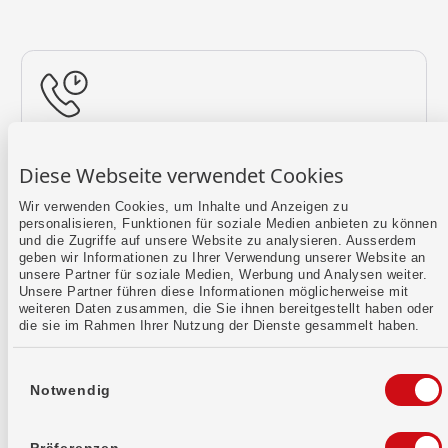
Rückruf vereinbaren
Diese Webseite verwendet Cookies
Lass uns einen Termin finden.
Wir verwenden Cookies, um Inhalte und Anzeigen zu
personalisieren, Funktionen für soziale Medien anbieten zu können
Mehr erfahren
und die Zugriffe auf unsere Website zu analysieren. Ausserdem
geben wir Informationen zu Ihrer Verwendung unserer Website an
unsere Partner für soziale Medien, Werbung und Analysen weiter.
Unsere Partner führen diese Informationen möglicherweise mit
weiteren Daten zusammen, die Sie ihnen bereitgestellt haben oder
die sie im Rahmen Ihrer Nutzung der Dienste gesammelt haben.
Einwilligungsauswahl
Notwendig
Kontaktformular
Sende uns dein Anliegen per E-Mail.
Präferenzen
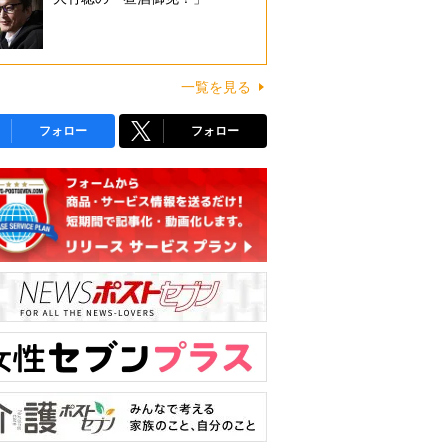
一覧を見る
フォロー
フォロー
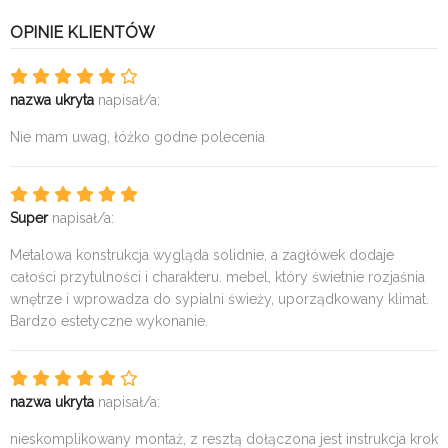
OPINIE KLIENTÓW
nazwa ukryta
napisał/a:
Nie mam uwag, łóżko godne polecenia
Super
napisał/a:
Metalowa konstrukcja wygląda solidnie, a zagłówek dodaje
całości przytulności i charakteru. mebel, który świetnie rozjaśnia
wnętrze i wprowadza do sypialni świeży, uporządkowany klimat.
Bardzo estetyczne wykonanie.
nazwa ukryta
napisał/a:
nieskomplikowany montaż, z resztą dołączona jest instrukcja krok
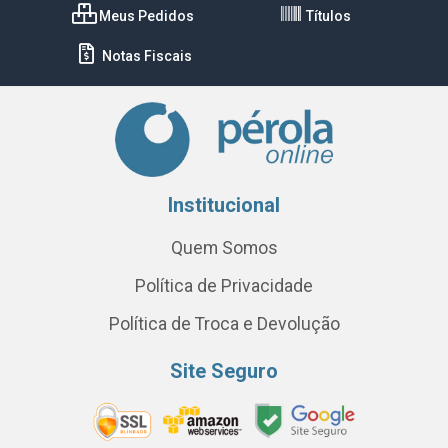
Meus Pedidos
Títulos
Notas Fiscais
Institucional
Quem Somos
Política de Privacidade
Política de Troca e Devolução
Site Seguro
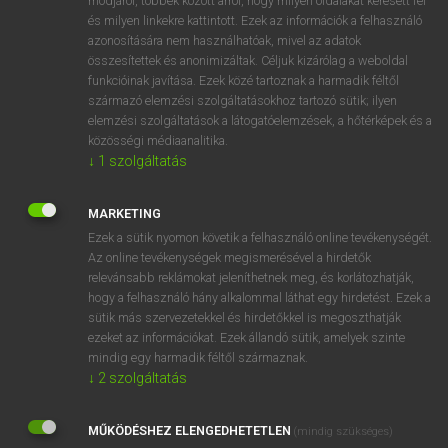
módjáról, többek között arról, hogy milyen oldalakat keresett fel
és milyen linkekre kattintott. Ezek az információk a felhasználó
VAN ELŐFIZETÉSED?
azonosítására nem használhatóak, mivel az adatok
összesítettek és anonimizáltak. Céljuk kizárólag a weboldal
Van előfizetésem a teljes szócikk megtekintéséhez.
funkcióinak javítása. Ezek közé tartoznak a harmadik féltől
származó elemzési szolgáltatásokhoz tartozó sütik; ilyen
BELÉPÉS
elemzési szolgáltatások a látogatóelemzések, a hőtérképek és a
közösségi médiaanalitika.
↓
1
szolgáltatás
MARKETING
Ezek a sütik nyomon követik a felhasználó online tevékenységét.
Az online tevékenységek megismerésével a hirdetők
NINCS ELŐFIZETÉSED?
relevánsabb reklámokat jeleníthetnek meg, és korlátozhatják,
Nincs regisztrációm és előfizetésem. A szótár 2 órás,
hogy a felhasználó hány alkalommal láthat egy hirdetést. Ezek a
díjmentes próbaverziójának elindításához regisztrálok és
sütik más szervezetekkel és hirdetőkkel is megoszthatják
belépek
.
ezeket az információkat. Ezek állandó sütik, amelyek szinte
mindig egy harmadik féltől származnak.
↓
2
szolgáltatás
REGISZTRÁCIÓ
MŰKÖDÉSHEZ ELENGEDHETETLEN
(mindig szükséges)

####

**Task description**
Apart from the pictures, set down all the entries above exactly.

**Answer box**
Rückruf vereinbaren
Diese Webseite verwendet Cookies
Lass uns einen Termin finden.
Wir verwenden Cookies, um Inhalte und Anzeigen zu
personalisieren, Funktionen für soziale Medien anbieten zu können
Mehr erfahren
und die Zugriffe auf unsere Website zu analysieren. Ausserdem
geben wir Informationen zu Ihrer Verwendung unserer Website an
unsere Partner für soziale Medien, Werbung und Analysen weiter.
Unsere Partner führen diese Informationen möglicherweise mit
weiteren Daten zusammen, die Sie ihnen bereitgestellt haben oder
die sie im Rahmen Ihrer Nutzung der Dienste gesammelt haben.
Einwilligungsauswahl
Notwendig
Kontaktformular
Sende uns dein Anliegen per E-Mail.
Präferenzen
一覧を見る
フォロー
フォロー
OPINIE KLIENTÓW
nazwa ukryta
napisał/a:
Nie mam uwag, łóżko godne polecenia
Super
napisał/a:
Metalowa konstrukcja wygląda solidnie, a zagłówek dodaje
całości przytulności i charakteru. mebel, który świetnie rozjaśnia
wnętrze i wprowadza do sypialni świeży, uporządkowany klimat.
Bardzo estetyczne wykonanie.
nazwa ukryta
napisał/a:
nieskomplikowany montaż, z resztą dołączona jest instrukcja krok
Meus Pedidos
Títulos
Notas Fiscais
Institucional
Quem Somos
Política de Privacidade
Política de Troca e Devolução
Site Seguro
módjáról, többek között arról, hogy milyen oldalakat keresett fel
és milyen linkekre kattintott. Ezek az információk a felhasználó
VAN ELŐFIZETÉSED?
azonosítására nem használhatóak, mivel az adatok
összesítettek és anonimizáltak. Céljuk kizárólag a weboldal
Van előfizetésem a teljes szócikk megtekintéséhez.
funkcióinak javítása. Ezek közé tartoznak a harmadik féltől
származó elemzési szolgáltatásokhoz tartozó sütik; ilyen
BELÉPÉS
elemzési szolgáltatások a látogatóelemzések, a hőtérképek és a
közösségi médiaanalitika.
↓
1
szolgáltatás
MARKETING
Ezek a sütik nyomon követik a felhasználó online tevékenységét.
Az online tevékenységek megismerésével a hirdetők
NINCS ELŐFIZETÉSED?
relevánsabb reklámokat jeleníthetnek meg, és korlátozhatják,
Nincs regisztrációm és előfizetésem. A szótár 2 órás,
hogy a felhasználó hány alkalommal láthat egy hirdetést. Ezek a
díjmentes próbaverziójának elindításához regisztrálok és
sütik más szervezetekkel és hirdetőkkel is megoszthatják
belépek
.
ezeket az információkat. Ezek állandó sütik, amelyek szinte
mindig egy harmadik féltől származnak.
↓
2
szolgáltatás
REGISZTRÁCIÓ
MŰKÖDÉSHEZ ELENGEDHETETLEN
(mindig szükséges)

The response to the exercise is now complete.